▸ **TRY IT**
To complete the exercise, repeat every record exactly as it stands.

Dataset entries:
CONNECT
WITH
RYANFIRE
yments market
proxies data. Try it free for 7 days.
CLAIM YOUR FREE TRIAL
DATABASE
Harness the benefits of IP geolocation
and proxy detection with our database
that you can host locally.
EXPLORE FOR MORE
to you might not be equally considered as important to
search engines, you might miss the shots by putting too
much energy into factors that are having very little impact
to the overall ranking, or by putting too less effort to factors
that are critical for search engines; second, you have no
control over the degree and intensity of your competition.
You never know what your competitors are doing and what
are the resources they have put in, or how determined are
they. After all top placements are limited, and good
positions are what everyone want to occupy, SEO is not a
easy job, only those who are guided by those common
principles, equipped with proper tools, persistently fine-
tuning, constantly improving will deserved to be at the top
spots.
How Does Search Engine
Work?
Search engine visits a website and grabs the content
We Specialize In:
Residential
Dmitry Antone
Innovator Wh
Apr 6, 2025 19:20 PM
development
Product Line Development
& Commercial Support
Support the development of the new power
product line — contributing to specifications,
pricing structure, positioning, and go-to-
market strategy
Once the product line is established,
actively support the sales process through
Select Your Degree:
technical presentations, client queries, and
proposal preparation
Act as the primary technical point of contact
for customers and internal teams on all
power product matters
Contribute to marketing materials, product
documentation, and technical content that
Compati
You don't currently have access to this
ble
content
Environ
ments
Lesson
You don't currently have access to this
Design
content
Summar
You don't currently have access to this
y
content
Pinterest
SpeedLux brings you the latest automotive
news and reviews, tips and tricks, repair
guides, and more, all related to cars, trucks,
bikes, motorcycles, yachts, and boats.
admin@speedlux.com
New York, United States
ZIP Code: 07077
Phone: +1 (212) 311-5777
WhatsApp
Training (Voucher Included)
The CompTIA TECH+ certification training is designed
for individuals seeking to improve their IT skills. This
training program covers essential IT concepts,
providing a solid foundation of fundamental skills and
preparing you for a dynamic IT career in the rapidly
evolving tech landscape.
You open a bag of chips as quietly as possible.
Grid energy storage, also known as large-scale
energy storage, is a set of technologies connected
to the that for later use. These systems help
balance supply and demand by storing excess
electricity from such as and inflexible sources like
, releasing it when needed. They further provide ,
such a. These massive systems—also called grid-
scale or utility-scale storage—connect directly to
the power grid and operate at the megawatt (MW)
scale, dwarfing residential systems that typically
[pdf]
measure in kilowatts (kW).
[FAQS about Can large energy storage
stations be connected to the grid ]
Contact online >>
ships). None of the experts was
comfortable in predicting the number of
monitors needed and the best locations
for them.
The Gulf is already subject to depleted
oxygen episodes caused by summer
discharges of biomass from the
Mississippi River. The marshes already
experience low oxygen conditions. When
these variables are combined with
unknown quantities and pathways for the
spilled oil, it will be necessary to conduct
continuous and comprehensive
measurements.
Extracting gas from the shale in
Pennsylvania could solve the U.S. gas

▸ **EXERCISE ANSWER**
CONNECT
WITH
RYANFIRE
yments market
proxies data. Try it free for 7 days.
CLAIM YOUR FREE TRIAL
DATABASE
Harness the benefits of IP geolocation
and proxy detection with our database
that you can host locally.
EXPLORE FOR MORE
to you might not be equally considered as important to
search engines, you might miss the shots by putting too
much energy into factors that are having very little impact
to the overall ranking, or by putting too less effort to factors
that are critical for search engines; second, you have no
control over the degree and intensity of your competition.
You never know what your competitors are doing and what
are the resources they have put in, or how determined are
they. After all top placements are limited, and good
positions are what everyone want to occupy, SEO is not a
easy job, only those who are guided by those common
principles, equipped with proper tools, persistently fine-
tuning, constantly improving will deserved to be at the top
spots.
How Does Search Engine
Work?
Search engine visits a website and grabs the content
We Specialize In:
Residential
Dmitry Antone
Innovator Wh
Apr 6, 2025 19:20 PM
development
Product Line Development
& Commercial Support
Support the development of the new power
product line — contributing to specifications,
pricing structure, positioning, and go-to-
market strategy
Once the product line is established,
actively support the sales process through
Select Your Degree:
technical presentations, client queries, and
proposal preparation
Act as the primary technical point of contact
for customers and internal teams on all
power product matters
Contribute to marketing materials, product
documentation, and technical content that
Compati
You don't currently have access to this
ble
content
Environ
ments
Lesson
You don't currently have access to this
Design
content
Summar
You don't currently have access to this
y
content
Pinterest
SpeedLux brings you the latest automotive
news and reviews, tips and tricks, repair
guides, and more, all related to cars, trucks,
bikes, motorcycles, yachts, and boats.
admin@speedlux.com
New York, United States
ZIP Code: 07077
Phone: +1 (212) 311-5777
WhatsApp
Training (Voucher Included)
The CompTIA TECH+ certification training is designed
for individuals seeking to improve their IT skills. This
training program covers essential IT concepts,
providing a solid foundation of fundamental skills and
preparing you for a dynamic IT career in the rapidly
evolving tech landscape.
You open a bag of chips as quietly as possible.
Grid energy storage, also known as large-scale
energy storage, is a set of technologies connected
to the that for later use. These systems help
balance supply and demand by storing excess
electricity from such as and inflexible sources like
, releasing it when needed. They further provide ,
such a. These massive systems—also called grid-
scale or utility-scale storage—connect directly to
the power grid and operate at the megawatt (MW)
scale, dwarfing residential systems that typically
[pdf]
measure in kilowatts (kW).
[FAQS about Can large energy storage
stations be connected to the grid ]
Contact online >>
ships). None of the experts was
comfortable in predicting the number of
monitors needed and the best locations
for them.
The Gulf is already subject to depleted
oxygen episodes caused by summer
discharges of biomass from the
Mississippi River. The marshes already
experience low oxygen conditions. When
these variables are combined with
unknown quantities and pathways for the
spilled oil, it will be necessary to conduct
continuous and comprehensive
measurements.
Extracting gas from the shale in
Pennsylvania could solve the U.S. gas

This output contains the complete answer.